Thinking of the kiddos 😇
So it's been a long time since I've been with the kiddos. Over 4 or 5 years now. Last night we had together, my son actually asked us to hold hands and be thankful for being a family and asked God to keep the family together. God did. For a day. It was Thanksgiving dinner. The next day, ex wife grabbed the kiddos and took off. The day of, I took the kiddos to school. Girl was a freshman and the boy was in 6th grade. That day just like every other day I dropped them off, both said they loved me as they closed the car door. We knew. We knew the ex wife would be capable of just leaving without a talk, hint or reason. So everyday we were together, we cherished each other's love.

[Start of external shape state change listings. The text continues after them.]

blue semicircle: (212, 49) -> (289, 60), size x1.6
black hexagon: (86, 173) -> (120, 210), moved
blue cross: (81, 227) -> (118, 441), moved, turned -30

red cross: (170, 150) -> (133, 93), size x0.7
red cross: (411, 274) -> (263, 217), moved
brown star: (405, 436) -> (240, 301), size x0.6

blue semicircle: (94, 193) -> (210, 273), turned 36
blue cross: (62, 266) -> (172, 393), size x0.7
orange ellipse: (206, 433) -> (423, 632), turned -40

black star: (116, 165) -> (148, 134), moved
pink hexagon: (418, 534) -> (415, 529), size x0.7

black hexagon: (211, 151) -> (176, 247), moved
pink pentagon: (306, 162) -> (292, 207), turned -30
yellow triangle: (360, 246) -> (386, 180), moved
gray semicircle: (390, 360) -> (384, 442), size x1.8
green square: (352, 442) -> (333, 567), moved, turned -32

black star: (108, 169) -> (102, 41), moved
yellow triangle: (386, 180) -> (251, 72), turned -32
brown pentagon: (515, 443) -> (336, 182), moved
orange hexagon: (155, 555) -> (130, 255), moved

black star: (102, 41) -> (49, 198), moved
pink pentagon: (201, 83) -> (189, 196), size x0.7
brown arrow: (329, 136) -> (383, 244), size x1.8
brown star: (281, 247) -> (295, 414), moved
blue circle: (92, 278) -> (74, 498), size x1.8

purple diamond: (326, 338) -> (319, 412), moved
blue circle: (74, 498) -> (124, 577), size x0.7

We didn't have little fights like normal families. No fights about dishes not being done. No arguments about homework missing. No fights about them wanting and fighting for their freedom as normal kids would. No fight about how parents don't understand what they are going through or the barrier between parents and the all knowing teens. No, nothing like that. Because we all knew that in an instant, Mom could just take off and leave. So we had a better understanding about life and love between the kids and parents. We said we loved each other each and very day when I dropped them off at school because each and every day could have been the last. We didn't fight about the little things because we knew our love may and could be cut off in an instant. Yes, young as they were, we all knew.

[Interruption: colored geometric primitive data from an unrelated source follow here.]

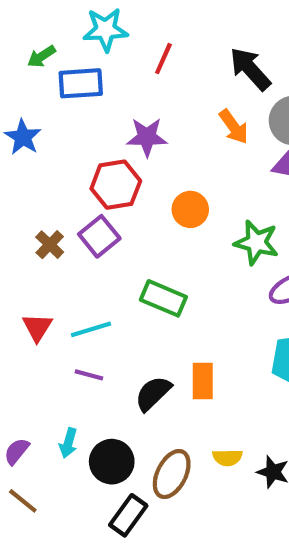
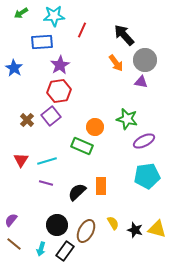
green arrow: (41, 56) -> (21, 13), moved
purple star: (147, 137) -> (60, 65), moved, turned -30
orange circle: (190, 209) -> (95, 127), moved
cyan arrow: (68, 443) -> (41, 249), moved
yellow semicircle: (227, 457) -> (113, 223), turned -120

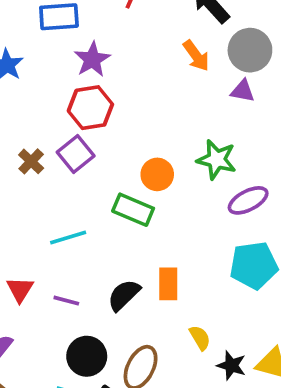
red triangle: (21, 160) -> (20, 289), moved
purple line: (46, 183) -> (66, 301), moved
yellow semicircle: (113, 223) -> (200, 338), moved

Yet, I feel good about the time we had. I was able to instill how important an education was with the girl. She is an "A" student and studies so hard. I taught her long ago how life would be being uneducated and showed her the life of others struggling after they are of age and at times with kids when they weren't ready. Somehow I did it right and she grew up and is doing well. I hope that part was because I had something to do with it
The boy? Well, he isn't as quick witted as the girl. Yet, he is a better person in heart than she is. He has something that no education can create. He has a heart so good that even I can't believe what he did as a kid. All the teachers loved him. He had friends in school and even my daughter couldn't believe it. She told me that even the upper grade kids knew him and liked him. He wasn't the smartest but the teachers loved him too. He doesn't lie. You know how kids are as kids right? It's in their nature to tell a fib or two. That's just being teens. But not this boy. He never lied to me. I'm not delusional when I say that I taught him this value and it stuck with him. He may not be the smartest but his heart is one of the best hearts I know of. Again, I hope this boy is like this partly due to me.
It's been about 5 yrs now I guess since I've seen them? Mom of course kept them from me and they respect her wishes so they've never contact me. The girl is of age now and she can find me is she wants. Don't know what the Mom said or brainwashed them with in the past 5 yrs but if I raised them right, they at least should live good lives.

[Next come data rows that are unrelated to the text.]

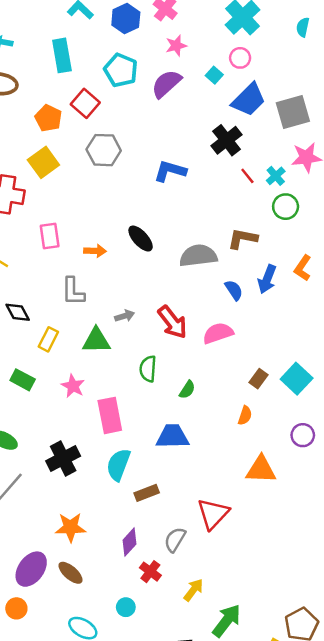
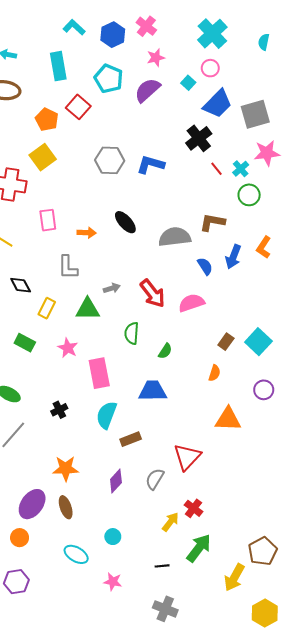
gray hexagon: (104, 150) -> (110, 160), moved
black cross: (63, 458) -> (59, 410), size x0.6
red cross: (150, 572) -> (193, 508), moved
brown ellipse: (70, 573) -> (66, 507), turned 30

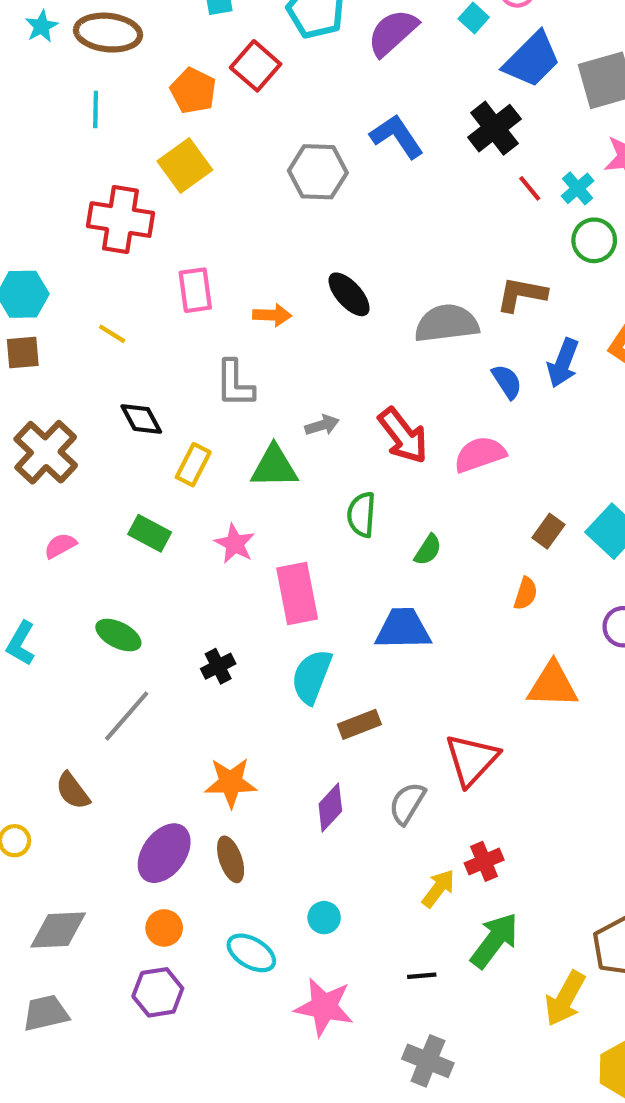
blue L-shape: (151, 165) -> (397, 136), moved, turned 40
red cross: (193, 508) -> (484, 861), turned 30
orange circle: (20, 538) -> (164, 928), moved
purple hexagon: (16, 582) -> (158, 992), moved
pink star: (113, 582) -> (324, 1007), size x1.6

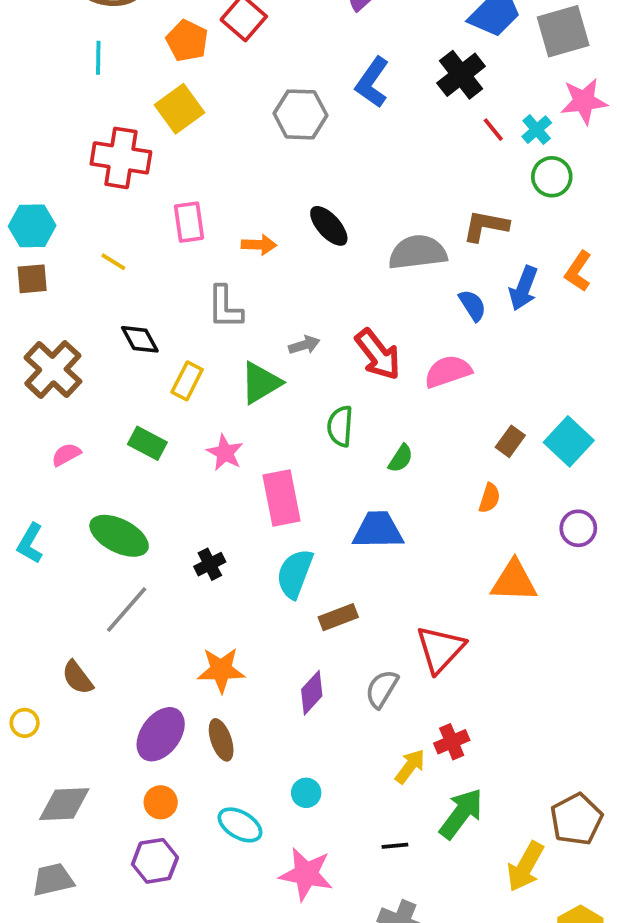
blue L-shape: (397, 136) -> (372, 82), turned -111
green triangle: (274, 467) -> (261, 383), turned -30
green ellipse: (118, 635) -> (119, 536), size x1.4

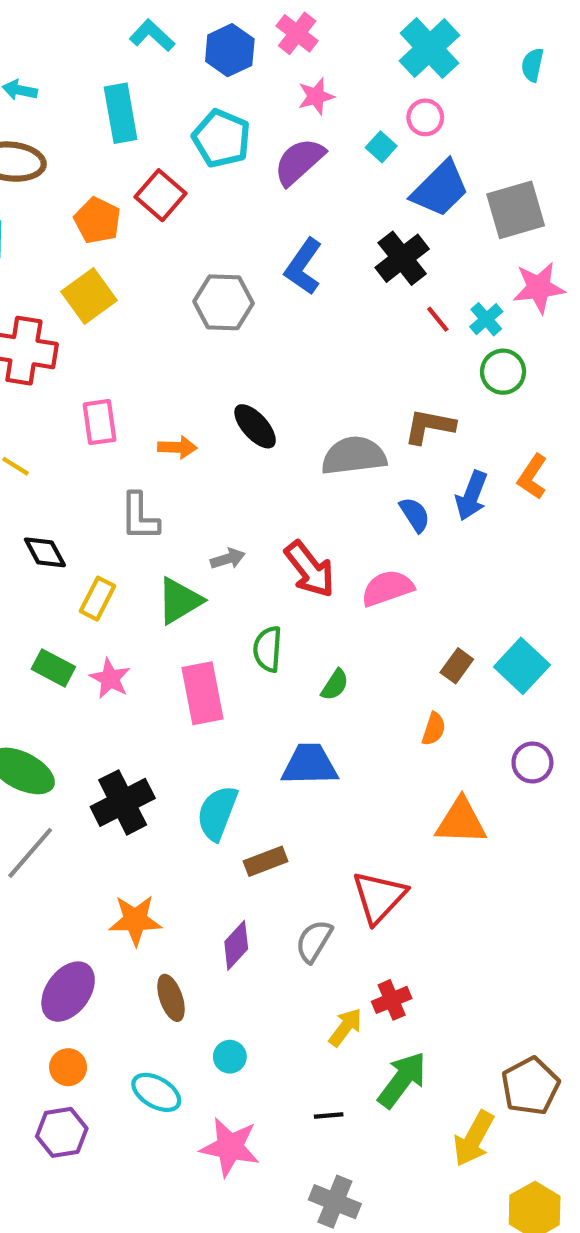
pink star: (225, 453) -> (110, 678), moved
pink rectangle: (282, 498) -> (203, 693), moved
black cross: (210, 564) -> (123, 802), size x1.8
brown ellipse: (221, 740) -> (171, 998), moved

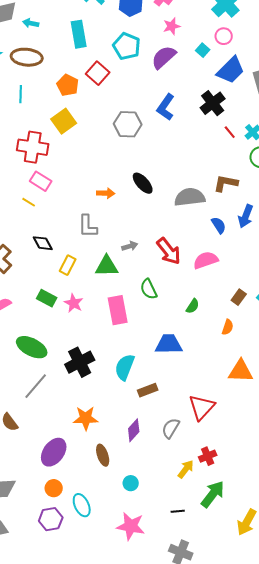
pink rectangle: (100, 422) -> (41, 181), moved, turned -50
green triangle: (179, 601) -> (107, 266), turned 30
green semicircle: (268, 649) -> (149, 289), turned -30
green semicircle: (335, 685) -> (193, 306), moved
cyan ellipse: (156, 1092) -> (82, 505), moved, turned 35

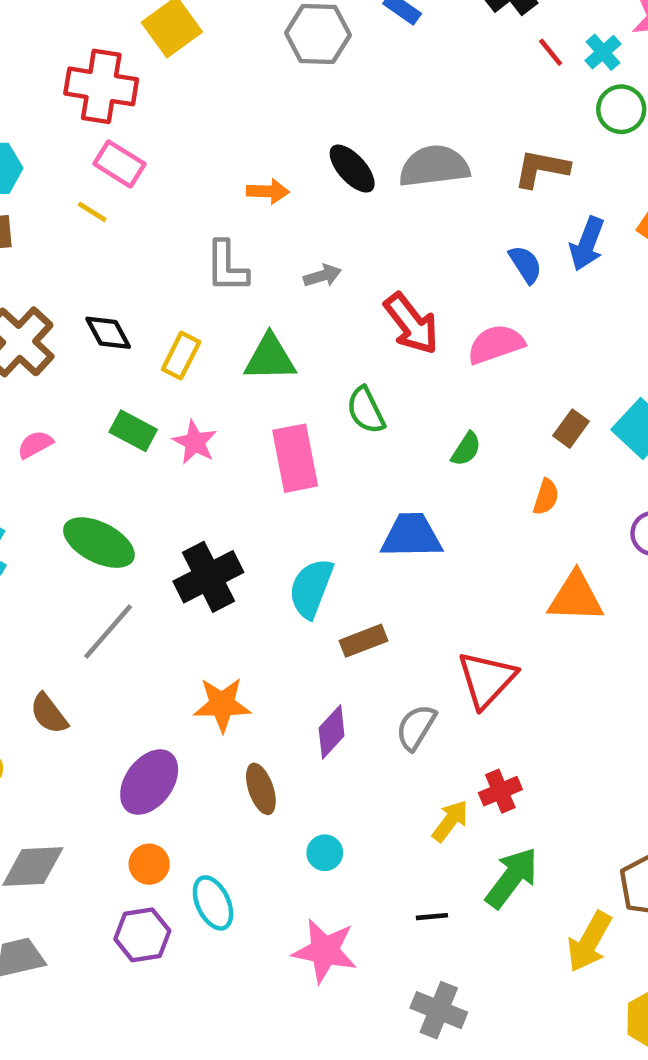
gray semicircle: (190, 197) -> (434, 166), moved
black diamond: (43, 243) -> (108, 333), moved
gray arrow: (130, 246) -> (322, 276), moved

It's been so long since I thought of this. I just feel that since I'm in a different zone now, I am able to access things in a different perspective. I still feel sad not being with them but now it's bearable and I can think back, recollect, and feel good about my part of being a Dad. And whatever the reason why my ex kept them from me, I'm ok with it No hate on her. We all meet our maker at the end and I have no shame in the effort I gave to raise those kiddos.
So yeah, I think those two kiddos will make this world a better place. For that, I am glad and proud I did my part. I'm just glad I can bring things up now compared to one point in my life, I could not. Don't know why. Must be good alcohol maybe? But I think I'm just in a slightly better frame of mind and now can take on more than I did before.